Gênero • Desejo

Desejar e ser desejada não são a mesma experiência

Às vezes aprendemos muito cedo a perceber se estamos sendo desejadas. E bem menos a perguntar o que nós mesmas desejamos.

Um texto sobre desejo, reconhecimento, feminilidade e a diferença entre querer alguém e organizar a vida para ser escolhida.

O olhar do outro chega cedo

Para muitas mulheres, a relação com o próprio corpo e com o amor é atravessada desde cedo por perguntas sobre como serão vistas: estou bonita? sou desejável? pareço feminina? estou exagerando? Essa atenção ao olhar do outro não nasce do nada. Ela é reforçada por imagens, comentários familiares, publicidade, relações e modos de reconhecimento social.
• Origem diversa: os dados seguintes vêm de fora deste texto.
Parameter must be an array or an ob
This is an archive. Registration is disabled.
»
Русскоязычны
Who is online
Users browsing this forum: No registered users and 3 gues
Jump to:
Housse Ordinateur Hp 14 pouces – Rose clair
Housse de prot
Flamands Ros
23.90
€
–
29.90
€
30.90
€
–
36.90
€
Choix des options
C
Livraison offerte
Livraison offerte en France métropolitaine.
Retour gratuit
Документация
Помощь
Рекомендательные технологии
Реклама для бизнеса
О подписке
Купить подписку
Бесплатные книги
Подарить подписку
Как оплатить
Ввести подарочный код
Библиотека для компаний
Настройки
Isso não significa que mulheres não desejem. Significa que, em alguns roteiros de feminilidade, ser objeto de desejo recebe tanta importância que pode ocupar o lugar da pergunta sobre o próprio querer.

Ser escolhida pode virar uma medida de valor

Quando o reconhecimento amoroso funciona como prova de valor, perder o interesse de alguém pode doer não apenas pela perda daquela relação, mas porque ameaça uma confirmação sobre si. Nesse cenário, é possível lutar intensamente para ser escolhida por alguém que, se a pergunta fosse apenas sobre desejo, talvez nem fosse uma escolha tão evidente.
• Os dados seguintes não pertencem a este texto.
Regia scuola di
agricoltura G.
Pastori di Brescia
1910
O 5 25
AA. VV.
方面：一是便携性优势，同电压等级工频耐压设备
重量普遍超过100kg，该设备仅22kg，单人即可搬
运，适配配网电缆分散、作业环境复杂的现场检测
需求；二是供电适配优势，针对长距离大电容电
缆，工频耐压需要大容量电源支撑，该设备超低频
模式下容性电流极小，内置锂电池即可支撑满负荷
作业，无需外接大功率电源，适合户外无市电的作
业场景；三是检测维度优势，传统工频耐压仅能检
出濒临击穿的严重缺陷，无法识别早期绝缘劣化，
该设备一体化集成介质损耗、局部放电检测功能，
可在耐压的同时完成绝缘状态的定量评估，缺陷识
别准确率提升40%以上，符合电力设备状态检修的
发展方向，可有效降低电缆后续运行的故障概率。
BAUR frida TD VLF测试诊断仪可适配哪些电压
Por isso, “eu quero essa pessoa” e “eu preciso que essa pessoa me queira” não são frases equivalentes. Elas podem coexistir, mas apontam para movimentos psíquicos diferentes.
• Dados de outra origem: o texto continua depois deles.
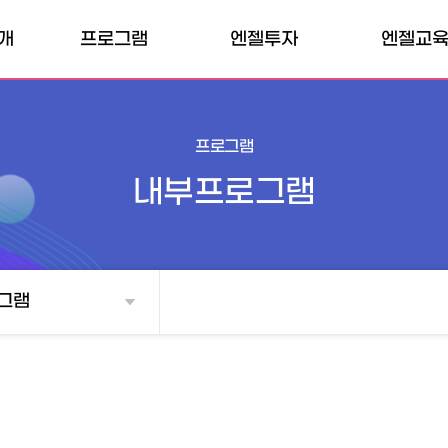
개
프로그램
엔젤투자
엔젤교
허브
내부프로그램
엔젤클럽
엔젤교육소
개인투자조합
외부프로그램
엔젤교육일
프로그램
전문개인투자자
내부프로그램
벤처투자마트
매칭펀드
그램
TIPS
투자확인서
소득공제 계산기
Desejo também envolve conflito

Recuperar a pergunta “o que eu quero?” não produz automaticamente uma resposta pura, livre de história e de cultura. Nosso desejo também se constitui em relação. Podemos querer coisas contraditórias, desejar e temer o mesmo encontro, buscar reconhecimento e autonomia ao mesmo tempo.

O objetivo não é encontrar um desejo totalmente isolado do mundo. É poder perceber quando o olhar do outro fala tão alto que já não conseguimos distinguir outras vozes.

Uma pergunta que não precisa ser respondida depressa

Talvez a diferença mais importante não seja entre desejar ou ser desejada, como se precisássemos escolher um lado. Relações também são feitas de reciprocidade, reconhecimento e encontro.

Mas pode ser transformador sustentar uma pergunta antes de correr para a resposta: se eu não precisasse provar que sou desejável, o que. E quem. Eu desejaria?

Texto de caráter informativo e reflexivo. Não substitui avaliação ou atendimento psicológico individual. Evite usar textos de internet para autodiagnóstico.